Negligent entrustment explained

It may be widely assumed amongst many in Seattle that teen drivers pose a greater risk to other motorists than adults. Yet is there any evidence to back up this assumption, and if there is, could those entrust teens with vehicles also be held liable for any car accidents they may cause?

Statistics show that drivers between the ages of 16-19 are three times as likely to be involved in a fatal motor vehicle accident than those over the age of 20. The Centers for Disease Control and Prevention list the following car accident risks factors as being particularly prevalent among teens:

  • Not recognizing dangerous driving conditions
  • Speeding
  • Driving during late hours
  • Drinking and driving
  • Not wearing seat belts
  • Following other vehicles too closely

All of these risk factors are related to a single element plaguing all teen drivers: inexperience. Of course, in order to gain the experience needed to develop safe driving skills, teens need to be allowed on the road. Unfortunately, that experience may come at the risk of others.

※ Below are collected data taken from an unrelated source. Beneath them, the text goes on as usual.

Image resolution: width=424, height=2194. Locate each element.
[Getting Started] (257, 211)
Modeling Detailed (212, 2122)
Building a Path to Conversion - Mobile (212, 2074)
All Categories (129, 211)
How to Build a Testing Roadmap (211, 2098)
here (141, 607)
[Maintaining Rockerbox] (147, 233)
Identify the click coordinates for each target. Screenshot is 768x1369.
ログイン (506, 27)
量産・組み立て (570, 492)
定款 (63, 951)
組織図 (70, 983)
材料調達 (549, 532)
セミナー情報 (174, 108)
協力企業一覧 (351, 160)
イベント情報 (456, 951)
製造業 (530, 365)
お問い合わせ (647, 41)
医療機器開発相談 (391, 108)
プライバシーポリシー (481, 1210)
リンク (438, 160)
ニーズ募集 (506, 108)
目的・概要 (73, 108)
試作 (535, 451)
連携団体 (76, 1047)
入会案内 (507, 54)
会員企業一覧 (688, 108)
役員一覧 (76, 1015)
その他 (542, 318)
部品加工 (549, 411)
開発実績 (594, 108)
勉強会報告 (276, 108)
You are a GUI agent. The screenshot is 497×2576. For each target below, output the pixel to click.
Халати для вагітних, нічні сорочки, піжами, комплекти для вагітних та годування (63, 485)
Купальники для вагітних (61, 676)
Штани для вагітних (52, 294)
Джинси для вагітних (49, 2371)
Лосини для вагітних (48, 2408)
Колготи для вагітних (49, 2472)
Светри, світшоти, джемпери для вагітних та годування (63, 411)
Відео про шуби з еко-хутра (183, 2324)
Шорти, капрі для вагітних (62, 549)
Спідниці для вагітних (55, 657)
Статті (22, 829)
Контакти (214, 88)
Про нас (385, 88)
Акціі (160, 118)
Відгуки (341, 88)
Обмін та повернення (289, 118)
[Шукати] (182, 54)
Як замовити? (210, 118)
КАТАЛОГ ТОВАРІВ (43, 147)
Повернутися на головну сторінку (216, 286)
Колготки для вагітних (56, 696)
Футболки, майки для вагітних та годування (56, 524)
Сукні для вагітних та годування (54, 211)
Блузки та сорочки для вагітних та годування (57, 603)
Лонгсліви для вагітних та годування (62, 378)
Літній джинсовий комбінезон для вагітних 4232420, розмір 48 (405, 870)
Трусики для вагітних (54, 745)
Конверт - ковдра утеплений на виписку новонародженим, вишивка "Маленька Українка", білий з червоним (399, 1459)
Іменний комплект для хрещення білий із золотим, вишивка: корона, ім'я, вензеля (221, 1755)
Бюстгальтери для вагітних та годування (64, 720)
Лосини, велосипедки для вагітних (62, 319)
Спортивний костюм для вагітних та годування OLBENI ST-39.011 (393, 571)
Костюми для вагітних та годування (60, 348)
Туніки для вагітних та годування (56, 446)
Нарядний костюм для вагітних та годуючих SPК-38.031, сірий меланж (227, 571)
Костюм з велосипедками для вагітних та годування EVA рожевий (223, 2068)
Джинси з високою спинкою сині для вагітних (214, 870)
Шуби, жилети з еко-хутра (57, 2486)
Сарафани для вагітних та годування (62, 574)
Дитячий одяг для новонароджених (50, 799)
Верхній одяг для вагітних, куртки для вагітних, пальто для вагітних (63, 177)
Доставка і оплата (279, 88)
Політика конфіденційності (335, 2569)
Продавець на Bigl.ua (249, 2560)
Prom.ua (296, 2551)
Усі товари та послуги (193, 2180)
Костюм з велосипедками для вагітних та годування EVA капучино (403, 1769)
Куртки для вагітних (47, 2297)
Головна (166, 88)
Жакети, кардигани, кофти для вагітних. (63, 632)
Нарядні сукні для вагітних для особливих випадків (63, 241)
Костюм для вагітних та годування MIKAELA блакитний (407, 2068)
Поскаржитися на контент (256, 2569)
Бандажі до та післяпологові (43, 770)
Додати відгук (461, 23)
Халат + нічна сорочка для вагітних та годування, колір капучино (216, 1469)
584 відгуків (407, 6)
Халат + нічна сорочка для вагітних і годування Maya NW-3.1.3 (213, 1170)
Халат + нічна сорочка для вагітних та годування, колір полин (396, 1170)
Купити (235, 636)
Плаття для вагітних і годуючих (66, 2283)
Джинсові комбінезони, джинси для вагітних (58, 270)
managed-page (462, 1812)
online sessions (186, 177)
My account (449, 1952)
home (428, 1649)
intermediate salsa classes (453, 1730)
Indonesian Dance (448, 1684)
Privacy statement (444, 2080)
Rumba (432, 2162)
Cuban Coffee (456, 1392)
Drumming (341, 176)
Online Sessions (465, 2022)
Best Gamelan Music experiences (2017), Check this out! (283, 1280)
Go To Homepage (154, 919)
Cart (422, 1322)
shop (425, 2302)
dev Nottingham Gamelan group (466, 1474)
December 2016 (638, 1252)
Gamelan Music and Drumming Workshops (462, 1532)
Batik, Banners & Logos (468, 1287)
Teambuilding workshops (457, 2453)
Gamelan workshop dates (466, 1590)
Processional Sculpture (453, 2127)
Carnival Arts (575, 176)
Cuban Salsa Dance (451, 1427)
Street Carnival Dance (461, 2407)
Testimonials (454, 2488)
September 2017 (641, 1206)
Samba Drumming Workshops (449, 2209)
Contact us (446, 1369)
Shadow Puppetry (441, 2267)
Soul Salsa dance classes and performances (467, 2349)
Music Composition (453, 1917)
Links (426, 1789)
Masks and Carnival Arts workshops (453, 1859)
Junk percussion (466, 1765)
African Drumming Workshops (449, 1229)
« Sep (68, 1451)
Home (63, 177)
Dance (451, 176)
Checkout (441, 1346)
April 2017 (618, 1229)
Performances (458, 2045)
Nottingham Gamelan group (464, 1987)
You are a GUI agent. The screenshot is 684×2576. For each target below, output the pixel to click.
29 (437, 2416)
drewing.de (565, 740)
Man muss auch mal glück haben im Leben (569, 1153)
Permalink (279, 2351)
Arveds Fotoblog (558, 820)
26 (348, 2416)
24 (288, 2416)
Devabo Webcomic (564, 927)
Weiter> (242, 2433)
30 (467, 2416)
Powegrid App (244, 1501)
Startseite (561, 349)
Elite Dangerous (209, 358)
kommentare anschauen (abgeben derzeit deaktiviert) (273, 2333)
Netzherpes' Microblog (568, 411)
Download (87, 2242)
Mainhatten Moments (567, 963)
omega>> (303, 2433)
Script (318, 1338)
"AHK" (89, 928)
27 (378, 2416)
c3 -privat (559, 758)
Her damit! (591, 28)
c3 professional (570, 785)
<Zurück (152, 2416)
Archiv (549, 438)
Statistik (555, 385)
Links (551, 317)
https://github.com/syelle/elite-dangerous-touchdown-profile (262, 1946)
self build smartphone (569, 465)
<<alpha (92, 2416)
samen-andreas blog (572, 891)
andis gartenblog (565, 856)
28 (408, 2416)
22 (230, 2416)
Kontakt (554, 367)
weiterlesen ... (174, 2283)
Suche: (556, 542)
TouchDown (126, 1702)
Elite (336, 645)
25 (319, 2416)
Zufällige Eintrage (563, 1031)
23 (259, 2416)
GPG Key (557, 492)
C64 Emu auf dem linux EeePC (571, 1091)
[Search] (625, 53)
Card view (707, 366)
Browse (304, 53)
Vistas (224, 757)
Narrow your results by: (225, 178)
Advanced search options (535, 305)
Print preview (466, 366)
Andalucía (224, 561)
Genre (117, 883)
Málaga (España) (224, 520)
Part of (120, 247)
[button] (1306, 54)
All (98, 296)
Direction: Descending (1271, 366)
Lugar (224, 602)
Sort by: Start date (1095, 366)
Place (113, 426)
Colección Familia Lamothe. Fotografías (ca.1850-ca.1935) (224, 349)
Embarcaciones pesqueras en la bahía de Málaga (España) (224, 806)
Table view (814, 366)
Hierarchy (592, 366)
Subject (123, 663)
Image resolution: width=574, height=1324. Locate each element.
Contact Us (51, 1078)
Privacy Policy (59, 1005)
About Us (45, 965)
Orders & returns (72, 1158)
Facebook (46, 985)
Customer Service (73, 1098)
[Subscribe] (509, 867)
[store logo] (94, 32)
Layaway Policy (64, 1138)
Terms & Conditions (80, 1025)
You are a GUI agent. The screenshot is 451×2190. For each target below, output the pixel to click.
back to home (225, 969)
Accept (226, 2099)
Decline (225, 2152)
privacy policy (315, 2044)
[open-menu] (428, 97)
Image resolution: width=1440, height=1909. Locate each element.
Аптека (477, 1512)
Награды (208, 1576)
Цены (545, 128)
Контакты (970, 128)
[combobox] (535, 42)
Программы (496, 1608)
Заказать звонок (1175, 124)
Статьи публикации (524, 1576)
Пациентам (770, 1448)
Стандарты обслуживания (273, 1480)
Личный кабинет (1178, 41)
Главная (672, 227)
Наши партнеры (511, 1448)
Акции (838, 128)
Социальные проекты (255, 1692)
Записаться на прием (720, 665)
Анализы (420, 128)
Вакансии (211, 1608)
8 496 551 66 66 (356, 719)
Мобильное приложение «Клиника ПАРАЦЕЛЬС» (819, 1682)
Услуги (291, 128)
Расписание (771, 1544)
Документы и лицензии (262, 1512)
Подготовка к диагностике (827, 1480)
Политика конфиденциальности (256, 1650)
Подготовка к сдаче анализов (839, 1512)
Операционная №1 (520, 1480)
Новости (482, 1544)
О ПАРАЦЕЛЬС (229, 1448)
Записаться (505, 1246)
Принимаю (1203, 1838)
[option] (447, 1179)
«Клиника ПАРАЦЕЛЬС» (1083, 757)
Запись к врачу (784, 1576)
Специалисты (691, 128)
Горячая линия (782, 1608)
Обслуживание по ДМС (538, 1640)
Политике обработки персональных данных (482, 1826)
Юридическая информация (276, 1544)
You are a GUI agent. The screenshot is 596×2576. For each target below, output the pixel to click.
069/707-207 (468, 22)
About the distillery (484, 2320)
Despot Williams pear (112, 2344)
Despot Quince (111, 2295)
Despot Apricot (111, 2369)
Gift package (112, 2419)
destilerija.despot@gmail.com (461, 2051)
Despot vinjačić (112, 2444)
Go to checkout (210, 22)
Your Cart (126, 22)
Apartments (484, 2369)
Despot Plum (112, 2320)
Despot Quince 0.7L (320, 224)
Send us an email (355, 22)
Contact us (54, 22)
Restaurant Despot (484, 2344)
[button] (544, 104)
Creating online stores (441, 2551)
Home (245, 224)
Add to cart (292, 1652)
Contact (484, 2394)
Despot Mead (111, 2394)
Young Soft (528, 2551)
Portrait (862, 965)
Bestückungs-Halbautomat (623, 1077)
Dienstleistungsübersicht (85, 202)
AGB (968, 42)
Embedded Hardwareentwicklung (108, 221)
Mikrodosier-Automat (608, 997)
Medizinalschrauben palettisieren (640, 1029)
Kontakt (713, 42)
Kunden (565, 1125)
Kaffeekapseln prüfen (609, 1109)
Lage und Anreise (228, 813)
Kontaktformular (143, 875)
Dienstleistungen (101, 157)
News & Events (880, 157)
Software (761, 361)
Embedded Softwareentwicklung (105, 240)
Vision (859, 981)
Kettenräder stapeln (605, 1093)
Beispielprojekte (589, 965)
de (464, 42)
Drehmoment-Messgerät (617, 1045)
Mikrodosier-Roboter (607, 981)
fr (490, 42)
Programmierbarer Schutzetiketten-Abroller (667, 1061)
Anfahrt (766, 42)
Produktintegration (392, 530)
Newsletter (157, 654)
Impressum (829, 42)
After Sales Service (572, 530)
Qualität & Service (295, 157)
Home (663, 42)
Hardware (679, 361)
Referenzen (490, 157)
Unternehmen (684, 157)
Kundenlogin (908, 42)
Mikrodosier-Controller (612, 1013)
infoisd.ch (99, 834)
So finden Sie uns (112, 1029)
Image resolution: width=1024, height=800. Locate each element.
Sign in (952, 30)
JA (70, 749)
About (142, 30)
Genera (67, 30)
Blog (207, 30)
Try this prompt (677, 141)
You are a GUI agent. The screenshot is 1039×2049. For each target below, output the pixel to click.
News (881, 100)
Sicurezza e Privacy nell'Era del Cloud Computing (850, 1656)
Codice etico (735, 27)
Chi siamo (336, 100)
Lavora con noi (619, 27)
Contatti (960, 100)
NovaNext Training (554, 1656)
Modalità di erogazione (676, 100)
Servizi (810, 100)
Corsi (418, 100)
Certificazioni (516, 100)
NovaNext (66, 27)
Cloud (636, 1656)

Could a parent or guardian that allows a teen access to a car be held liable for the teen’s subsequent actions? The legal doctrine of negligent entrustment assigns such fault in these situations. Appellate court rulings in Washington have established the standard for applying negligent entrustment to a case. For it to qualify, the person who entrusted the vehicle to another had to have known that party to be reckless, heedless or incompetent behind the wheel. Furthermore, the person had to have been able to foresee the potential consequences of entrusting the vehicle to the negligent party. In order for past conduct to be cited as proof of one’s recklessness, it must to have been frequent enough to make assuming it to continue plausible.